BEGIN Supplied records
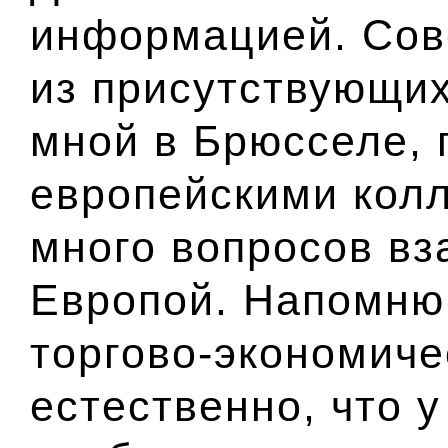
информацией. Сов
из присутствующи
мной в Брюсселе
,
европейскими кол
много вопросов вз
Европой. Напомню
торгово-экономиче
естественно, что у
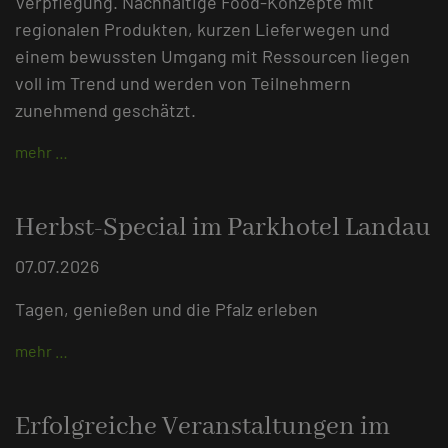
Verpflegung. Nachhaltige Food-Konzepte mit
regionalen Produkten, kurzen Lieferwegen und
einem bewussten Umgang mit Ressourcen liegen
voll im Trend und werden von Teilnehmern
zunehmend geschätzt.
mehr …
Herbst-Special im Parkhotel Landau
07.07.2026
Tagen, genießen und die Pfalz erleben
mehr …
Erfolgreiche Veranstaltungen im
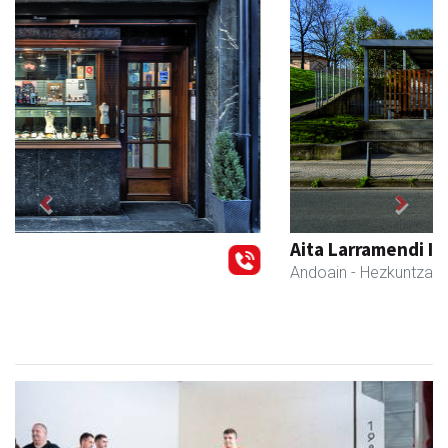
Previous
Next
Aita Larramendi Ikastola
Andoain
- Hezkuntza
END Supplied records
### About this task:
Pictures are not part of the copy; transcribe the rest of the data verbatim.

### Completed task:
информацией. Сов
из присутствующи
мной в Брюсселе
,
европейскими кол
много вопросов вз
Европой. Напомню
торгово-экономиче
естественно, что у
Verpflegung. Nachhaltige Food-Konzepte mit
regionalen Produkten, kurzen Lieferwegen und
einem bewussten Umgang mit Ressourcen liegen
voll im Trend und werden von Teilnehmern
zunehmend geschätzt.
mehr …
Herbst-Special im Parkhotel Landau
07.07.2026
Tagen, genießen und die Pfalz erleben
mehr …
Erfolgreiche Veranstaltungen im
Previous
Next
Aita Larramendi Ikastola
Andoain
- Hezkuntza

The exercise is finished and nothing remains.